Work item:
Write out the records below once more, exactly and completely.

(Transcribed page contents)
──────────
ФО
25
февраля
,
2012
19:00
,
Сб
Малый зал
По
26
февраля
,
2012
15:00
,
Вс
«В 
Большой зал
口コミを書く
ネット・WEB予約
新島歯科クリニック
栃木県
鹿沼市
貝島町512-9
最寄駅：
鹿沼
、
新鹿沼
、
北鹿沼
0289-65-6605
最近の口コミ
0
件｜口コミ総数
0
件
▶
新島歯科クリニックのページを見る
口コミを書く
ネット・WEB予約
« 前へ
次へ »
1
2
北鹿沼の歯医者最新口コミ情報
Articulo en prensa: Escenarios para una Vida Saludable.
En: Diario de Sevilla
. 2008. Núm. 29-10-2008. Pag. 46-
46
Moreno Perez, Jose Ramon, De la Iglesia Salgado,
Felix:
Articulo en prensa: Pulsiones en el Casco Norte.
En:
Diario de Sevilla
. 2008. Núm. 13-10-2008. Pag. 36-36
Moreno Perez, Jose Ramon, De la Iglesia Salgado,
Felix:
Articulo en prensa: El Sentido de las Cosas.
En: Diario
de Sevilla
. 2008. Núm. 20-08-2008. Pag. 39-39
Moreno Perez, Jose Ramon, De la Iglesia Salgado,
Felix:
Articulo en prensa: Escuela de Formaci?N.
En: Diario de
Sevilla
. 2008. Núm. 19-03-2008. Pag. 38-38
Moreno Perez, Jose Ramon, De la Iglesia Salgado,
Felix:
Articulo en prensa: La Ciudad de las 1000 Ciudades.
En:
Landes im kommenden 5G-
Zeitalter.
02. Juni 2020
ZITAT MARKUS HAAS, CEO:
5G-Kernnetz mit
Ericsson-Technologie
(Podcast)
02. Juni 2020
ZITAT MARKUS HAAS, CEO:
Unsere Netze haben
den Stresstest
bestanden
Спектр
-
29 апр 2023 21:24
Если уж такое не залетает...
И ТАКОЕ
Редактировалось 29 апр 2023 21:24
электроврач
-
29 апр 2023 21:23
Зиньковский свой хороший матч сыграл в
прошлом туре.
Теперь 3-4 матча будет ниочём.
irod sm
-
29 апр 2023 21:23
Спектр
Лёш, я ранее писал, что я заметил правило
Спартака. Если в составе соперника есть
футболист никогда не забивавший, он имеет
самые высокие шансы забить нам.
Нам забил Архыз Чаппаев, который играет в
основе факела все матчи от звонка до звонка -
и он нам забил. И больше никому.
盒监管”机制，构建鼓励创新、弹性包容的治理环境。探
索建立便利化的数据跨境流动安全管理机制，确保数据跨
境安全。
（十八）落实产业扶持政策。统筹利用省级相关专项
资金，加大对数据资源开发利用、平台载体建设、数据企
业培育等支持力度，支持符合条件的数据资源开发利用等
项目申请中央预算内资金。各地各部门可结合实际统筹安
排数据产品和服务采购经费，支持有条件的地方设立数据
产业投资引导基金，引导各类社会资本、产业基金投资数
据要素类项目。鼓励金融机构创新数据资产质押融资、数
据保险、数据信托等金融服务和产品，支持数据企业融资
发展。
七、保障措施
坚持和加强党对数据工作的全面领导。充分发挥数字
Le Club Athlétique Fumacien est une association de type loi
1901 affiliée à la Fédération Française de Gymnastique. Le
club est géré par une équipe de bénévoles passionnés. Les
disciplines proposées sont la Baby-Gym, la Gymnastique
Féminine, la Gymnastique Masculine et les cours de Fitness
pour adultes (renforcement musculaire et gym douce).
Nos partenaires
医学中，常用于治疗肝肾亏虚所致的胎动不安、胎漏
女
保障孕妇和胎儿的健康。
──────────
Exercise result:
ФО
25
февраля
,
2012
19:00
,
Сб
Малый зал
По
26
февраля
,
2012
15:00
,
Вс
«В 
Большой зал
口コミを書く
ネット・WEB予約
新島歯科クリニック
栃木県
鹿沼市
貝島町512-9
最寄駅：
鹿沼
、
新鹿沼
、
北鹿沼
0289-65-6605
最近の口コミ
0
件｜口コミ総数
0
件
▶
新島歯科クリニックのページを見る
口コミを書く
ネット・WEB予約
« 前へ
次へ »
1
2
北鹿沼の歯医者最新口コミ情報
Articulo en prensa: Escenarios para una Vida Saludable.
En: Diario de Sevilla
. 2008. Núm. 29-10-2008. Pag. 46-
46
Moreno Perez, Jose Ramon, De la Iglesia Salgado,
Felix:
Articulo en prensa: Pulsiones en el Casco Norte.
En:
Diario de Sevilla
. 2008. Núm. 13-10-2008. Pag. 36-36
Moreno Perez, Jose Ramon, De la Iglesia Salgado,
Felix:
Articulo en prensa: El Sentido de las Cosas.
En: Diario
de Sevilla
. 2008. Núm. 20-08-2008. Pag. 39-39
Moreno Perez, Jose Ramon, De la Iglesia Salgado,
Felix:
Articulo en prensa: Escuela de Formaci?N.
En: Diario de
Sevilla
. 2008. Núm. 19-03-2008. Pag. 38-38
Moreno Perez, Jose Ramon, De la Iglesia Salgado,
Felix:
Articulo en prensa: La Ciudad de las 1000 Ciudades.
En:
Landes im kommenden 5G-
Zeitalter.
02. Juni 2020
ZITAT MARKUS HAAS, CEO:
5G-Kernnetz mit
Ericsson-Technologie
(Podcast)
02. Juni 2020
ZITAT MARKUS HAAS, CEO:
Unsere Netze haben
den Stresstest
bestanden
Спектр
-
29 апр 2023 21:24
Если уж такое не залетает...
И ТАКОЕ
Редактировалось 29 апр 2023 21:24
электроврач
-
29 апр 2023 21:23
Зиньковский свой хороший матч сыграл в
прошлом туре.
Теперь 3-4 матча будет ниочём.
irod sm
-
29 апр 2023 21:23
Спектр
Лёш, я ранее писал, что я заметил правило
Спартака. Если в составе соперника есть
футболист никогда не забивавший, он имеет
самые высокие шансы забить нам.
Нам забил Архыз Чаппаев, который играет в
основе факела все матчи от звонка до звонка -
и он нам забил. И больше никому.
盒监管”机制，构建鼓励创新、弹性包容的治理环境。探
索建立便利化的数据跨境流动安全管理机制，确保数据跨
境安全。
（十八）落实产业扶持政策。统筹利用省级相关专项
资金，加大对数据资源开发利用、平台载体建设、数据企
业培育等支持力度，支持符合条件的数据资源开发利用等
项目申请中央预算内资金。各地各部门可结合实际统筹安
排数据产品和服务采购经费，支持有条件的地方设立数据
产业投资引导基金，引导各类社会资本、产业基金投资数
据要素类项目。鼓励金融机构创新数据资产质押融资、数
据保险、数据信托等金融服务和产品，支持数据企业融资
发展。
七、保障措施
坚持和加强党对数据工作的全面领导。充分发挥数字
Le Club Athlétique Fumacien est une association de type loi
1901 affiliée à la Fédération Française de Gymnastique. Le
club est géré par une équipe de bénévoles passionnés. Les
disciplines proposées sont la Baby-Gym, la Gymnastique
Féminine, la Gymnastique Masculine et les cours de Fitness
pour adultes (renforcement musculaire et gym douce).
Nos partenaires
医学中，常用于治疗肝肾亏虚所致的胎动不安、胎漏
女
保障孕妇和胎儿的健康。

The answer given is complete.